Simplifying a polynomial

I've been self-studying from Stroud & Booth's amazing "Engineering Mathematics", and am on the (precalculus) Algebra section. I'm trying to simplify this polynomial, and I've tried it a 101 ways, but I just can't seem to get a reasonable result.

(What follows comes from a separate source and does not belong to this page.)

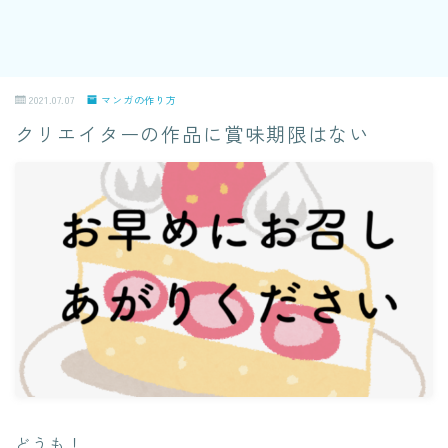
2021.07.07
マンガの作り方
クリエイターの作品に賞味期限はない
どうも！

The polynomial is:

$$\sqrt[3]{x^9y^\frac{1}{3}z^\frac{1}{2}}\times{y}^\frac{8}{9}\times(2^{-8}\times{x}^6\times{y}^2\times{z}^\frac{1}{3})^\frac{-1}{2}$$

Any help would be greatly appreciated.

• Its not a polynomial, its an algebraic expression. – Wuestenfux Mar 26 at 15:43

Noting that $$\sqrt[m]{a^n}=a^{\frac{n}{m}}$$ and $$a^{-n}=\frac{1}{a^n}$$, we have
$$\sqrt[3]{x^9y^\frac{1}{3}z^\frac{1}{2}}\times{y}^\frac{8}{9}\times(2^{-8}\times{x}^6\times{y}^2\times{z}^\frac{1}{3})^\frac{-1}{2}$$
$$=x^{3}y^{\frac{1}{9}} z^{\frac{1}{6}}\times y^{\frac{8}{9}}\times\frac{1}{\sqrt{2^{-8}\times{x}^6\times{y}^2\times{z}^\frac{1}{3}}}$$
$$=x^3y z^{\frac{1}{6}}\times\frac{2^4}{x^3yz^{\frac{1}{6}}}=2^4=16$$